> [Rendered page images]
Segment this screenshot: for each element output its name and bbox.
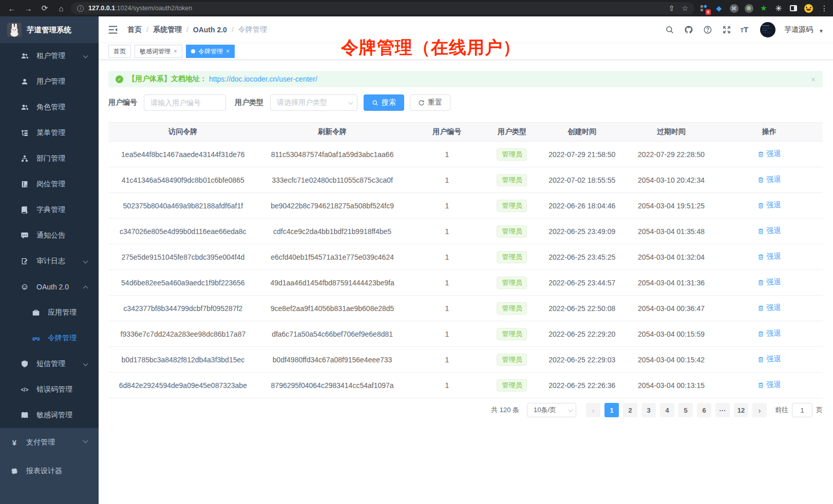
force-logout-button[interactable]: 强退 — [758, 278, 781, 287]
chevron-down-icon — [83, 53, 88, 59]
sidebar-item-post[interactable]: 岗位管理 — [0, 171, 99, 197]
user-avatar[interactable] — [760, 22, 775, 37]
sidebar-item-oauth-token[interactable]: ((A)) 令牌管理 — [0, 325, 99, 351]
user-type-select[interactable]: 请选择用户类型 — [270, 94, 357, 111]
browser-back-icon[interactable]: ← — [5, 2, 18, 15]
sidebar-item-error-code[interactable]: </> 错误码管理 — [0, 377, 99, 402]
refresh-token-cell: cdfc4ce9c2da4bb1bdf21b9918ff4be5 — [258, 219, 407, 244]
delete-icon — [758, 382, 764, 389]
force-logout-button[interactable]: 强退 — [758, 380, 781, 390]
force-logout-button[interactable]: 强退 — [758, 201, 781, 210]
page-button-12[interactable]: 12 — [734, 403, 748, 417]
browser-forward-icon[interactable]: → — [22, 2, 35, 15]
goto-page-input[interactable] — [792, 403, 812, 417]
table-row: 6d842e2924594de9a09e45e087323abe 8796295… — [108, 373, 823, 398]
force-logout-button[interactable]: 强退 — [758, 252, 781, 261]
app-logo[interactable]: 芋道管理系统 — [0, 16, 99, 43]
close-icon[interactable]: × — [174, 48, 177, 55]
refresh-token-cell: 49d1aa46d1454fbd87591444423be9fa — [258, 270, 407, 296]
tab-token[interactable]: 令牌管理 × — [186, 45, 235, 58]
browser-sidepanel-icon[interactable] — [789, 4, 798, 13]
sidebar-item-dict[interactable]: 字典管理 — [0, 197, 99, 223]
sidebar-item-tenant[interactable]: 租户管理 — [0, 43, 99, 69]
share-icon[interactable]: ⇧ — [669, 4, 675, 12]
extension-record-icon[interactable] — [744, 4, 753, 13]
force-logout-button[interactable]: 强退 — [758, 355, 781, 364]
page-button-2[interactable]: 2 — [623, 403, 637, 417]
doc-link[interactable]: https://doc.iocoder.cn/user-center/ — [209, 75, 317, 83]
sidebar-item-role[interactable]: 角色管理 — [0, 94, 99, 120]
page-button-4[interactable]: 4 — [660, 403, 674, 417]
user-type-badge: 管理员 — [497, 174, 527, 186]
sidebar-item-sms[interactable]: 短信管理 — [0, 351, 99, 377]
username-label[interactable]: 芋道源码 — [784, 25, 813, 34]
breadcrumb-oauth[interactable]: OAuth 2.0 — [193, 26, 227, 34]
extension-flower-icon[interactable]: ✳ — [774, 4, 783, 13]
page-button-6[interactable]: 6 — [697, 403, 711, 417]
browser-home-icon[interactable]: ⌂ — [54, 2, 68, 15]
page-button-1[interactable]: 1 — [604, 403, 619, 417]
reset-button-label: 重置 — [428, 98, 442, 107]
user-id-input[interactable] — [144, 94, 226, 111]
font-size-icon[interactable]: TT — [741, 25, 748, 34]
github-icon[interactable] — [684, 25, 694, 35]
profile-avatar-icon[interactable] — [804, 4, 813, 13]
tab-sensitive-word[interactable]: 敏感词管理 × — [135, 45, 182, 58]
sidebar-item-notice[interactable]: 通知公告 — [0, 223, 99, 248]
next-page-button[interactable]: › — [752, 403, 767, 417]
fullscreen-icon[interactable] — [722, 25, 732, 35]
page-button-3[interactable]: 3 — [641, 403, 656, 417]
goto-suffix: 页 — [816, 405, 823, 415]
sidebar-item-report-designer[interactable]: 报表设计器 — [0, 457, 99, 486]
sidebar-item-dept[interactable]: 部门管理 — [0, 146, 99, 171]
sidebar-item-label: 部门管理 — [36, 154, 65, 163]
site-info-icon[interactable]: i — [77, 5, 84, 12]
prev-page-button[interactable]: ‹ — [586, 403, 600, 417]
force-logout-button[interactable]: 强退 — [758, 329, 781, 338]
extension-gem-icon[interactable]: ◆ — [714, 4, 724, 13]
sidebar-item-menu[interactable]: 菜单管理 — [0, 120, 99, 146]
search-button[interactable]: 搜索 — [364, 94, 404, 111]
address-bar[interactable]: i 127.0.0.1:1024/system/oauth2/token ⇧ ☆ — [71, 2, 694, 14]
extension-star-icon[interactable]: ★ — [759, 4, 768, 13]
page-button-5[interactable]: 5 — [678, 403, 693, 417]
sidebar-item-user[interactable]: 用户管理 — [0, 69, 99, 94]
refresh-icon — [418, 100, 425, 106]
sidebar-toggle-icon[interactable] — [108, 25, 118, 34]
page-size-value: 10条/页 — [534, 405, 556, 415]
tab-home[interactable]: 首页 — [108, 45, 131, 58]
extension-blocks-icon[interactable]: 9 — [699, 4, 709, 13]
expire-time-cell: 2054-03-04 00:13:15 — [627, 373, 715, 398]
table-row: b0d1785bc3a8482f812db4a3f3bd15ec b0df498… — [108, 347, 823, 373]
extension-command-icon[interactable]: ⌘ — [729, 4, 739, 13]
breadcrumb-home[interactable]: 首页 — [127, 25, 142, 34]
force-logout-button[interactable]: 强退 — [758, 226, 781, 236]
force-logout-button[interactable]: 强退 — [758, 149, 781, 159]
caret-down-icon[interactable]: ▼ — [819, 25, 824, 34]
oauth-robot-icon — [21, 283, 29, 291]
force-logout-button[interactable]: 强退 — [758, 175, 781, 184]
sidebar-item-sensitive-word[interactable]: 敏感词管理 — [0, 402, 99, 428]
sidebar-item-pay[interactable]: ¥ 支付管理 — [0, 428, 99, 457]
close-icon[interactable]: × — [226, 48, 230, 55]
force-logout-button[interactable]: 强退 — [758, 303, 781, 313]
sidebar-item-audit-log[interactable]: 审计日志 — [0, 248, 99, 274]
force-logout-label: 强退 — [766, 355, 781, 364]
help-icon[interactable] — [703, 25, 713, 35]
sidebar-item-oauth-app[interactable]: 应用管理 — [0, 300, 99, 325]
doc-alert: ✓ 【用户体系】文档地址： https://doc.iocoder.cn/use… — [108, 71, 823, 87]
sidebar-item-oauth[interactable]: OAuth 2.0 — [0, 274, 99, 300]
more-pages-button[interactable]: ··· — [715, 403, 730, 417]
search-icon[interactable] — [665, 25, 675, 35]
reset-button[interactable]: 重置 — [410, 94, 450, 111]
page-content: ✓ 【用户体系】文档地址： https://doc.iocoder.cn/use… — [99, 60, 833, 504]
page-size-select[interactable]: 10条/页 — [527, 403, 576, 417]
alert-close-icon[interactable]: × — [811, 75, 816, 84]
browser-reload-icon[interactable]: ⟳ — [38, 2, 51, 15]
col-refresh-token: 刷新令牌 — [258, 123, 407, 142]
browser-menu-icon[interactable]: ⋮ — [821, 4, 828, 12]
bookmark-star-icon[interactable]: ☆ — [681, 4, 688, 12]
force-logout-label: 强退 — [766, 252, 781, 261]
user-type-badge: 管理员 — [497, 302, 527, 315]
breadcrumb-system[interactable]: 系统管理 — [153, 25, 182, 34]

> [Problem details] Report every line in the data that holds "avatar", copying each one.

> [Answer box]
user-avatar[interactable] — [760, 22, 775, 37]
profile-avatar-icon[interactable] — [804, 4, 813, 13]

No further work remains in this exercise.